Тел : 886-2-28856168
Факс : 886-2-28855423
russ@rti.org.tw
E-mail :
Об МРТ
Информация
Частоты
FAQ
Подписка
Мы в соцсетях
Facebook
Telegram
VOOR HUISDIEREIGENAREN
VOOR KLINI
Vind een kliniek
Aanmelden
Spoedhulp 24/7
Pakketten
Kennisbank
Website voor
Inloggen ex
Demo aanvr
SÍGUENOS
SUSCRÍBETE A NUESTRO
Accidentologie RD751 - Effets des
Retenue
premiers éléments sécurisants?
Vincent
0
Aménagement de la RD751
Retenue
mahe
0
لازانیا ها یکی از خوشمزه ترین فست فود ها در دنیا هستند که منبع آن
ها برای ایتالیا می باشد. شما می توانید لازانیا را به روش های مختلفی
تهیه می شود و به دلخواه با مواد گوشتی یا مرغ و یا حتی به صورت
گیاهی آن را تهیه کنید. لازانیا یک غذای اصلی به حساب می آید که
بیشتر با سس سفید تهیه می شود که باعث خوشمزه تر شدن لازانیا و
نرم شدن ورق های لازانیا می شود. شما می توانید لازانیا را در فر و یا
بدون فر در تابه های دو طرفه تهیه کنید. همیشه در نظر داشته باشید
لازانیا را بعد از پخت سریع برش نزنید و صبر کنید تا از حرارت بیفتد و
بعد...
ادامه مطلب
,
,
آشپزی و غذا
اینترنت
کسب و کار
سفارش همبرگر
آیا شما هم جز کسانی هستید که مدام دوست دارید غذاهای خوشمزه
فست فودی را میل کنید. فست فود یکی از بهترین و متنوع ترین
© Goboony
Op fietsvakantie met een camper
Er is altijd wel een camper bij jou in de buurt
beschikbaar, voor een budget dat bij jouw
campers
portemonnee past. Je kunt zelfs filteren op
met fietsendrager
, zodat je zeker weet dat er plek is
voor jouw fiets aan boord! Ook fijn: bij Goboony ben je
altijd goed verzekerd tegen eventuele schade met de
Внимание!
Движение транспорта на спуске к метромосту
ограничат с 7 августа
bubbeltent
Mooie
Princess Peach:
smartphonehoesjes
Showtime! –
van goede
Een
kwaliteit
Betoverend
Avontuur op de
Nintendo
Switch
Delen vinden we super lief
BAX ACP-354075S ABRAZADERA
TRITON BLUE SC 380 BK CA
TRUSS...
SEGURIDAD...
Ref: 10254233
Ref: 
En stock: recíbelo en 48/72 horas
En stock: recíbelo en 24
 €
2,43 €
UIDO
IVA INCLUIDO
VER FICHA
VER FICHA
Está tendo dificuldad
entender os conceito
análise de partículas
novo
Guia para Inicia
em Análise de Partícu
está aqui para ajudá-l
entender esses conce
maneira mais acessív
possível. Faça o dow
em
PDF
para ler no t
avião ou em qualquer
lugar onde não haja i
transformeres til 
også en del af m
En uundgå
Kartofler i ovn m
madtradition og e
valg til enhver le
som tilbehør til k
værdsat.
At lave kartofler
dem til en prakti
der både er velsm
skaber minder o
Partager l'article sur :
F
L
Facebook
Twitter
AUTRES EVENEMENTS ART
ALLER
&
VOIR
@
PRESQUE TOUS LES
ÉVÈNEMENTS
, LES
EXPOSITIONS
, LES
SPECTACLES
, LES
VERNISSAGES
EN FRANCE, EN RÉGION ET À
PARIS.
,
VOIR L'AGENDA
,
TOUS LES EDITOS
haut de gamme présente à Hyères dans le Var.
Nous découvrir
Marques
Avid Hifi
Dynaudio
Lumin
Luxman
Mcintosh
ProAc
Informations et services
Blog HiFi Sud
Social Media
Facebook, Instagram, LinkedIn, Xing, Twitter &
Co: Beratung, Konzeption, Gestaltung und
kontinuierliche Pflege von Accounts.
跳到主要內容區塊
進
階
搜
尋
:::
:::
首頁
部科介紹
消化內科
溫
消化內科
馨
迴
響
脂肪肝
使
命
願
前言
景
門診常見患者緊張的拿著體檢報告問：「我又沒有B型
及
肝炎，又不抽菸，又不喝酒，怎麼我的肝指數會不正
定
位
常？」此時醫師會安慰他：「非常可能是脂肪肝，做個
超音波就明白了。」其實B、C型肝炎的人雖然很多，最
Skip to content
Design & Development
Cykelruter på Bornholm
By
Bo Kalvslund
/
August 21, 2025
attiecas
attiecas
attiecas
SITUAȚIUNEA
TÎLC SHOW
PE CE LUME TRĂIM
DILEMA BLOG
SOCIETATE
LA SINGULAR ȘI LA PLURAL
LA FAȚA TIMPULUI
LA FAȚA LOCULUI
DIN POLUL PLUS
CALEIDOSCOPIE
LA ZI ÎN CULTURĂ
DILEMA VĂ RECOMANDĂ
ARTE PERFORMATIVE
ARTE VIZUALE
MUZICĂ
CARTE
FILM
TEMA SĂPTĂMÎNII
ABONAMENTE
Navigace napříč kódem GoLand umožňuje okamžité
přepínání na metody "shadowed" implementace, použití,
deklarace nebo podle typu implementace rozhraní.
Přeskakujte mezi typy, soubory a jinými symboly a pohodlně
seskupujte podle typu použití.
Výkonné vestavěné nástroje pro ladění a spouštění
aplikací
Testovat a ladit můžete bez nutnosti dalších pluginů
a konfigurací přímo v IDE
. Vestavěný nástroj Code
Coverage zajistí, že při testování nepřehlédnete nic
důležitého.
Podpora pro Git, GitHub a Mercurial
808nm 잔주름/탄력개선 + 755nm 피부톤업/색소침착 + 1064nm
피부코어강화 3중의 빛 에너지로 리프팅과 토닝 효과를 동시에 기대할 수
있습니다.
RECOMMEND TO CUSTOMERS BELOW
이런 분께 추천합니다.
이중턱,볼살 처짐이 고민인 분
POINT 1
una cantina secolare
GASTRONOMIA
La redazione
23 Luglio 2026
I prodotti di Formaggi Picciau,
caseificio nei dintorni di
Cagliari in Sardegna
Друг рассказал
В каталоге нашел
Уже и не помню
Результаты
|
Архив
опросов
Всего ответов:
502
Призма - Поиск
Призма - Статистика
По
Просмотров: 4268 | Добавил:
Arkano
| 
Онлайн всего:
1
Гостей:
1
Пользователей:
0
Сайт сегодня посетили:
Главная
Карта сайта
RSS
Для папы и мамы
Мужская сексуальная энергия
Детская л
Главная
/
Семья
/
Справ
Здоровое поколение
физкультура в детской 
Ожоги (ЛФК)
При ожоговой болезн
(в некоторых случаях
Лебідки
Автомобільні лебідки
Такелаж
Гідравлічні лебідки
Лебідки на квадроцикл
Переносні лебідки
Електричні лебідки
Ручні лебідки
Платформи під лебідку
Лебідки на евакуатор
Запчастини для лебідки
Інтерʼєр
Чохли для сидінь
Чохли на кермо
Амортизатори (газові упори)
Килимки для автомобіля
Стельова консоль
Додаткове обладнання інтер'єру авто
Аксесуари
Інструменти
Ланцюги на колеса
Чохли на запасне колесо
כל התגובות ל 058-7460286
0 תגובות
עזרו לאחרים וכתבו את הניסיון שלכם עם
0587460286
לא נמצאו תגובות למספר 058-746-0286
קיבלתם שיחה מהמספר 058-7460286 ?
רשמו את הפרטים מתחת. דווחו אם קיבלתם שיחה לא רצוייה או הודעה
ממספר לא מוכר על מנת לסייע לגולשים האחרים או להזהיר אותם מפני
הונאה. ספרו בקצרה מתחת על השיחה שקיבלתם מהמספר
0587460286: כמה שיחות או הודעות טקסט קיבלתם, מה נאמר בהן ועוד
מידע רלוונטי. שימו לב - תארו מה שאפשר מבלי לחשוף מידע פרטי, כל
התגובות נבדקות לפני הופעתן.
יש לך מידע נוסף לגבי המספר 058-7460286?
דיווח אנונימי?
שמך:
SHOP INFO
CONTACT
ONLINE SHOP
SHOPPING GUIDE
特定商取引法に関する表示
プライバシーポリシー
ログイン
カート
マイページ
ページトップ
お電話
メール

+ + + + +

**What you will do:** Filter the entries down to the lines with the word "מהמספר" in them.

**Solution to this exercise:**
קיבלתם שיחה מהמספר 058-7460286 ?
הונאה. ספרו בקצרה מתחת על השיחה שקיבלתם מהמספר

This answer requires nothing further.